De acordo com o superintendente regional do Ibama, Joel Araújo, a missão integrou ações do Programa de Quelônios da Amazônia (PQA), do Programa Arapaima (manejo do pirarucu) e da Operação Gaspar I, reforçando a importância da atuação integrada para otimizar recursos financeiros e logísticos, além de combater ilícitos ambientais.

 

Atuação em áreas prioritárias

As equipes percorreram os municípios de Borba, Careiro Castanho, Humaitá, Lábrea, Pauini, Canutama e Tapauá, cobrindo Unidades de Conservação Federais e Estaduais como a RDS Igapoaçu, RESEX Ituxi, RESEX Médio Purus, RESEX Canutama, APA Jamanduá, Floresta Estadual de Canutama e a Reserva Biológica Abufari.

 

Também foram monitoradas e fiscalizadas 13 Terras Indígenas, entre elas Apurinã da Pedreira do Amazonas, Paumari do Lago Marahã, Jarawa/Jamamadi, Deni e Panamã, que abrigam diversas aldeias ribeirinhas.

 

Educação ambiental e fortalecimento de programas
Além do monitoramento de lagos e praias, a operação incluiu reuniões com ribeirinhos, extrativistas e indígenas para apresentar os Programas de Quelônios da Amazônia e Arapaima, esclarecendo dúvidas sobre manejo sustentável e sobre as sanções previstas para crimes ambientais.

 

Segundo Joel Araújo, muitos moradores desconheciam a legislação e acreditavam que multas do Ibama não resultavam em consequências legais, reforçando a importância do trabalho de educação ambiental realizado nas comunidades.

 

“Percebemos que a presença física do IBAMA é essencial para motivar as populações a permanecerem nos programas e evitarem crimes ambientais.

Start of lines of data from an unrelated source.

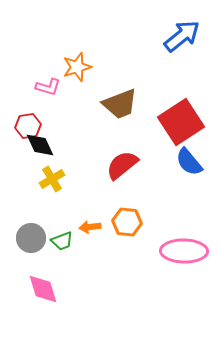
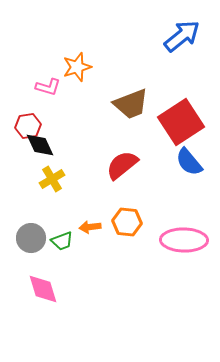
brown trapezoid: moved 11 px right
pink ellipse: moved 11 px up
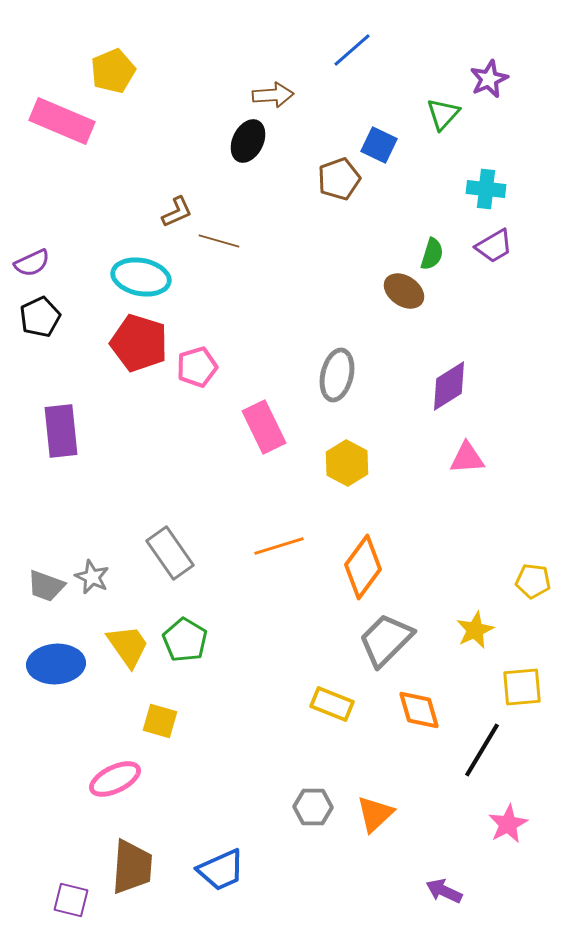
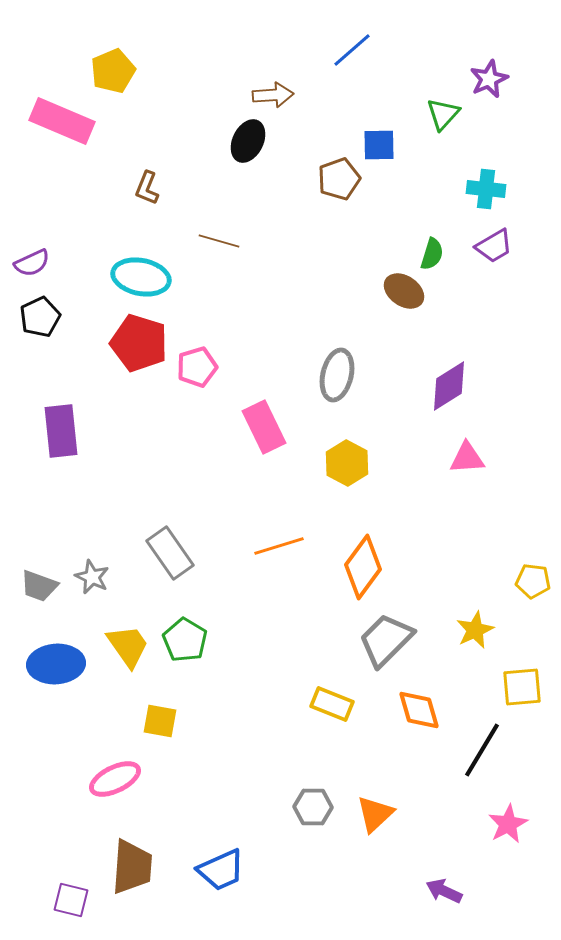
blue square at (379, 145): rotated 27 degrees counterclockwise
brown L-shape at (177, 212): moved 30 px left, 24 px up; rotated 136 degrees clockwise
gray trapezoid at (46, 586): moved 7 px left
yellow square at (160, 721): rotated 6 degrees counterclockwise
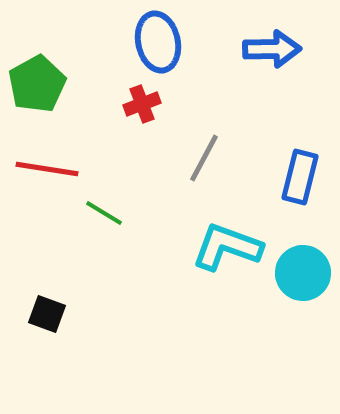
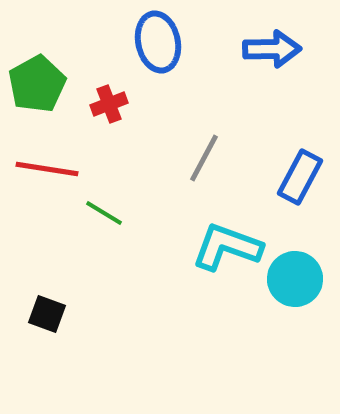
red cross: moved 33 px left
blue rectangle: rotated 14 degrees clockwise
cyan circle: moved 8 px left, 6 px down
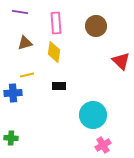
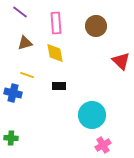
purple line: rotated 28 degrees clockwise
yellow diamond: moved 1 px right, 1 px down; rotated 20 degrees counterclockwise
yellow line: rotated 32 degrees clockwise
blue cross: rotated 18 degrees clockwise
cyan circle: moved 1 px left
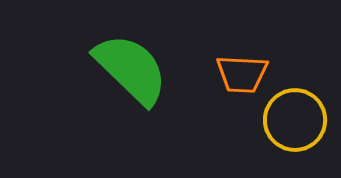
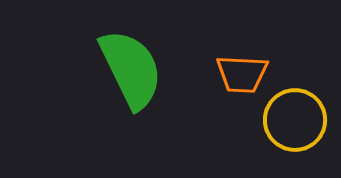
green semicircle: rotated 20 degrees clockwise
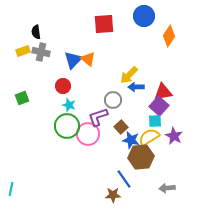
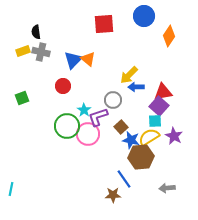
cyan star: moved 15 px right, 5 px down; rotated 16 degrees clockwise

Onde o poder público está ausente, cresce o risco de desmatamento, caça e pesca ilegal”, destacou o superintendente do Ibama.

 

Resultados da fiscalização

Durante as ações, foram apreendidos 335 quelônios (entre tartarugas, tracajás e iaçás), 3.324 ovos, 10 redes de pesca, três motores rabetas, três canoas e um barco. As fiscalizações também coibiram a pesca predatória de espécies abaixo do tamanho mínimo, a caça de animais silvestres e a extração ilegal de madeira.

 

Expansão para novas áreas
A missão também levou informações e incentivo à criação de novos núcleos dos programas em comunidades e aldeias onde ainda não havia manejo de quelônios ou pirarucu. O Ibama já iniciou tratativas com a Funai e o ICMBio para consolidar a expansão dessas iniciativas em regiões prioritárias.

 

A experiência reforça que ações conjuntas de monitoramento e fiscalização ambiental são fundamentais para proteger a biodiversidade amazônica, garantindo a participação das populações locais e a preservação de espécies ameaçadas como o pirarucu e os quelônios.

 

“Temos os mesmos objetivos de conservação da natureza e a otimização da logística traz melhores resultados que se refletem em melhorias para as comunidades na Amazônia”, afirmou o superintendente do Ibama, Joel Araújo.

 

Fonte: Divulgação Ibama-AM.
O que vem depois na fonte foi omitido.